Üstüne bir de bu küresel bela geldi…
Ben kendimden örnek vereyim banka kredi borçlarımı, iki çalışanımın maaşlarını, 2 işyerimin kiralarını, elektrik, telefon, doğalgaz, internet, vergi ve SGK primlerimi nasıl ödeyeceğim? Çünkü kapalıyız…
Çıkıp "biz bize yeteriz" demesi kolay.
Bu ülkede iki milyona yakın küçük ticarethaneler olduğunu biliyoruz.
Bu piyasalara şok müdahale edilmesi gerekiyor.
Sayın Uğuroğlu lütfen sesimizi duyurun Koronadan boğulsak bundan iyi..!
"Bankalar kredileri erteleyecek" dediler biliyorsunuz.
Aradım ve başvurdum 3 ay erteleme istedim.
"Başvurunuz alındı, durumunuz incelenecek eğer uygun görülürse size dönüş yapılır" diye cevapladılar.
Ne arayan ne soran 2 gün önce şu mesajı gönderdiler:
"ACİL..! Bankalar arası sicilinize işleyecek İHTARNAME'nin durdurulması için kredinize en az 1 taksit ödeme yapılmalıdır. TEB 02166459545 B002"
Tekrar aradım biraz ileri geri laf ettiler ama 3 ay erteleme yapmadılar. Her gün yazılarınızı keyifle okuyorum. Milyonlarca esnaf ve tüccarın bilin ki bu durumda."
Değerli okurlarım,
Emekli Tuğgeneral Süleyman Yüksel'den gelen mesajı özetliyorum:
"Cumhurbaşkanı, Tekâlifi Milliye diye 10 maddelik emrini hatırlattı.
Ancak şöyle bir fark var; bu kanuna göre milletten alınan paralar geri ödendi...

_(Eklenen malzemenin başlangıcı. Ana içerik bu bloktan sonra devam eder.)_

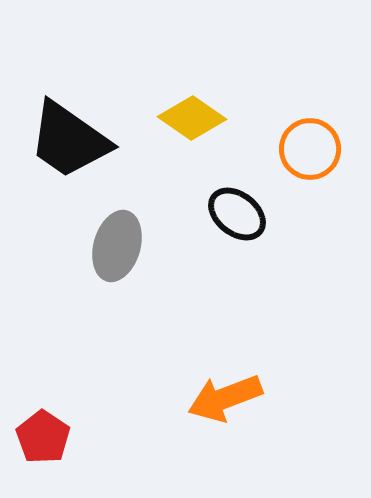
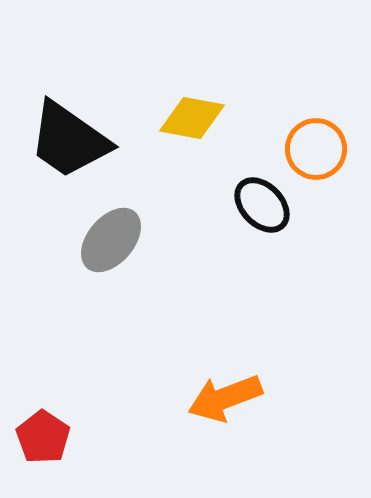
yellow diamond: rotated 24 degrees counterclockwise
orange circle: moved 6 px right
black ellipse: moved 25 px right, 9 px up; rotated 8 degrees clockwise
gray ellipse: moved 6 px left, 6 px up; rotated 24 degrees clockwise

Ama 3 kişinin parası ödenmedi...
Biri; İlk Diyanet İşleri Başkanı Ankara eski müftüsü Rıfat Börekçi...
Börekçi 1 kese altın vermişti. Savaştan sonra karşılığı kendisine götürüldü.
Rahmetli Börekçi dedi ki;
- Ben bu parayı kara gün için biriktirmiştim, kara gün geldi kullanıldı. Bu parayı istemiyorum" dedi.

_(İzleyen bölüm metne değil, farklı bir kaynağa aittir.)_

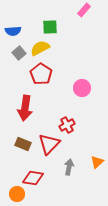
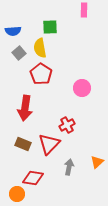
pink rectangle: rotated 40 degrees counterclockwise
yellow semicircle: rotated 72 degrees counterclockwise
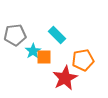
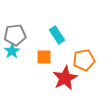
cyan rectangle: rotated 12 degrees clockwise
cyan star: moved 21 px left
orange pentagon: moved 1 px right
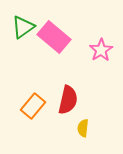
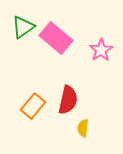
pink rectangle: moved 2 px right, 1 px down
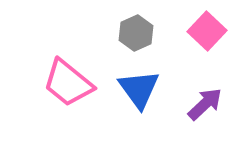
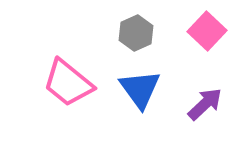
blue triangle: moved 1 px right
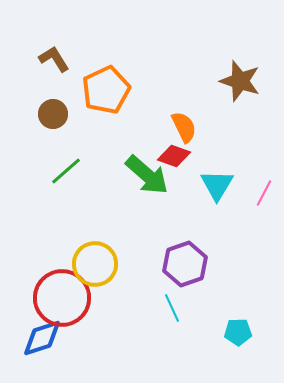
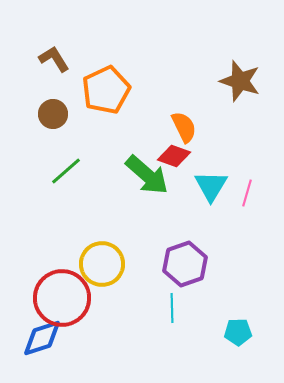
cyan triangle: moved 6 px left, 1 px down
pink line: moved 17 px left; rotated 12 degrees counterclockwise
yellow circle: moved 7 px right
cyan line: rotated 24 degrees clockwise
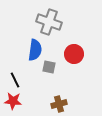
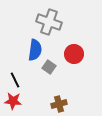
gray square: rotated 24 degrees clockwise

İkincisi ise; Polatlı-Kargılı Hüseyin Ağa.
Maliye memurları kendisine 500 lira götürdüler;
Hüseyin Ağa dedi ki;
- Ne parası bu? Siz buraya gelen Yunan'ı kovdunuz, siz olmasaydınız ben burada Yunan'ın ırgatı olacaktım. Bana borcunuz yok…
Üçüncüsü ise Tarsus'ta bir atölye, askerin elbisesini dikmiş, ona da para göndermişler almamış.

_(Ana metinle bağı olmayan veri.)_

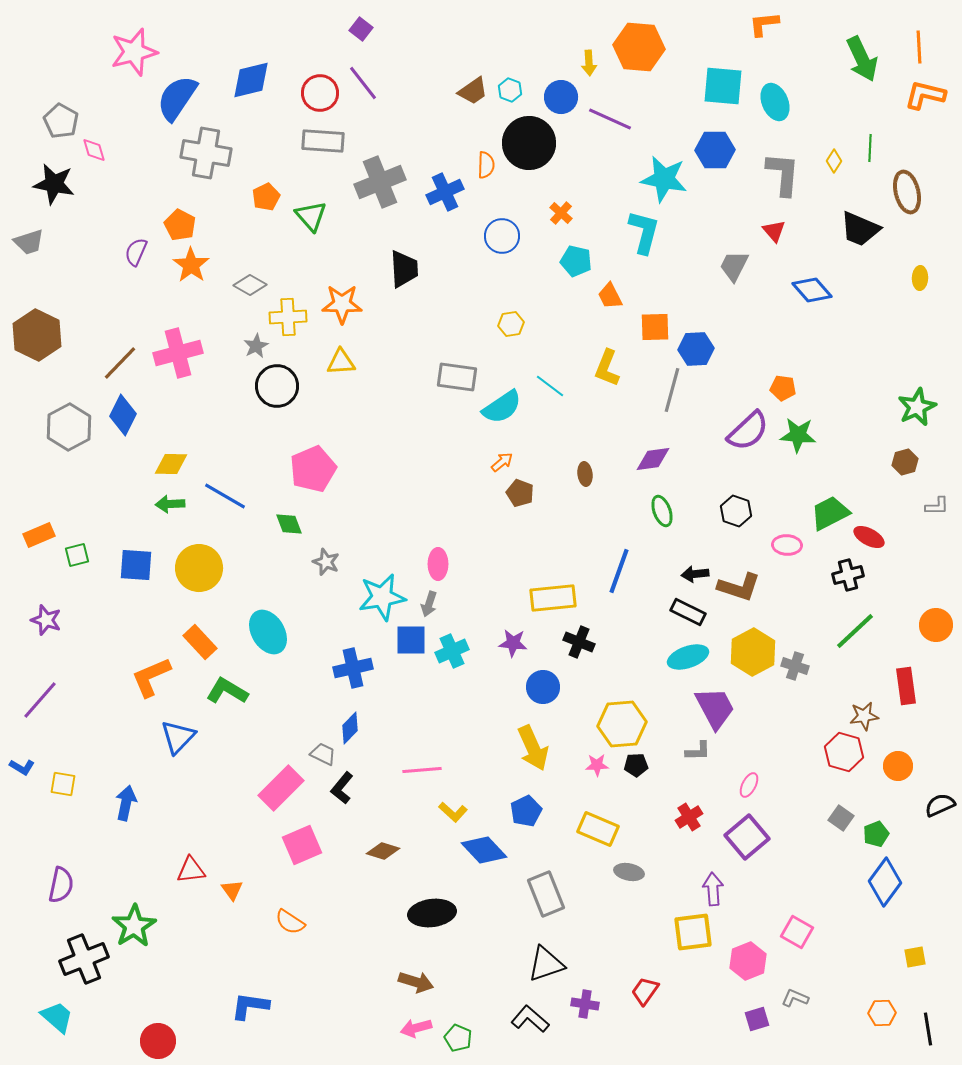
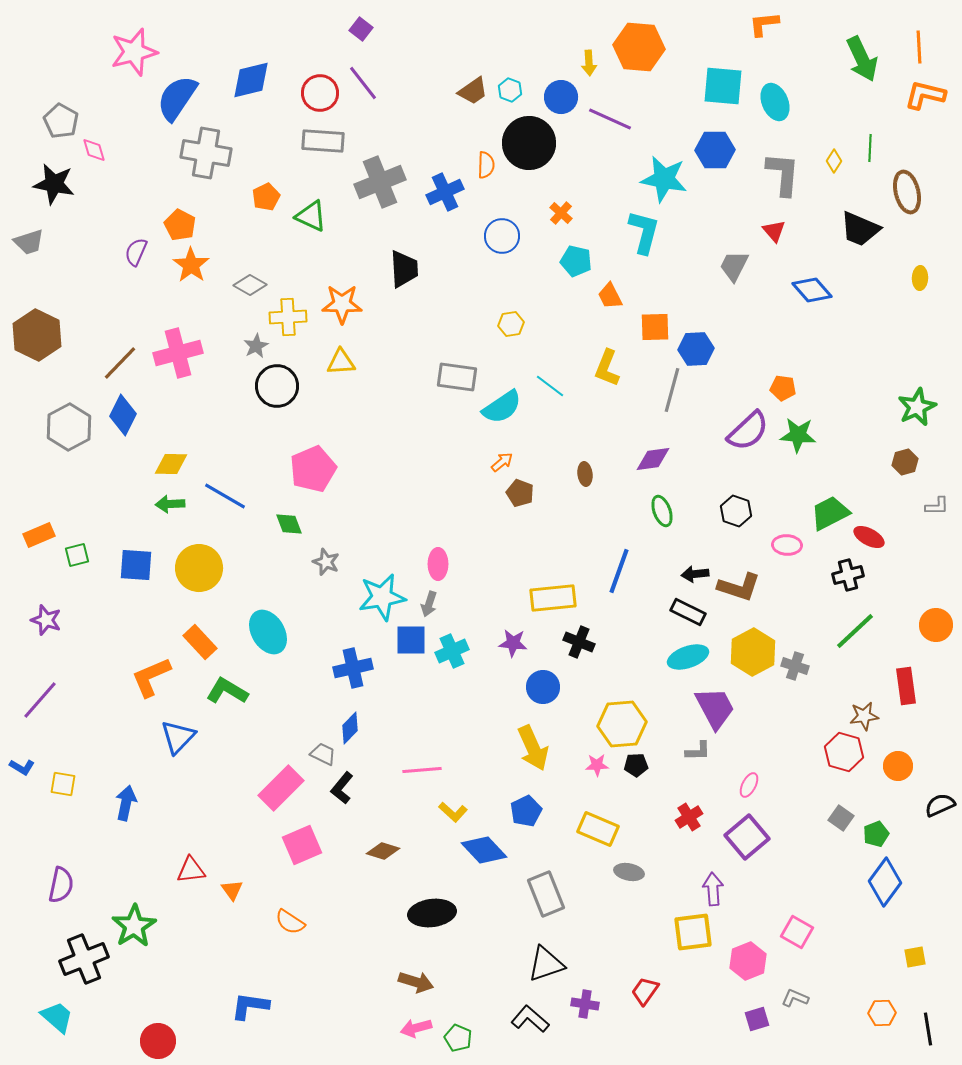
green triangle at (311, 216): rotated 24 degrees counterclockwise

O zamanın şartları ile bu günkü olguyu mukayese etmek ne kadar uygun ki?
AKP'li Belediye Başkanlarını toplayarak diğer illerin Belediye Başkanlarını dışlayıcı konuşma yaptı...
Şöyle yapsa hak verirdim;
Tüm İllerin Belediye Başkanlarını toplayıp;
- Bu bir topyekûn mücadeledir. Hükümetin yapacağı bağış dışında bölgesel/münferit kampanyalar istemiyorum. Ben halkımıza güveniyorum.
- Bağışı devlet olarak toplayıp tamamınızın ihtiyaçlarının karşılanması için nüfus oranına göre paylaştıracağım, ihtiyaçlar merkezden karşılanacak.
Böyle deseydi bir maaşımı da ben bağışlardım.
Bağışlarla neler yapılacak onu da gerçekten merak ediyoruz.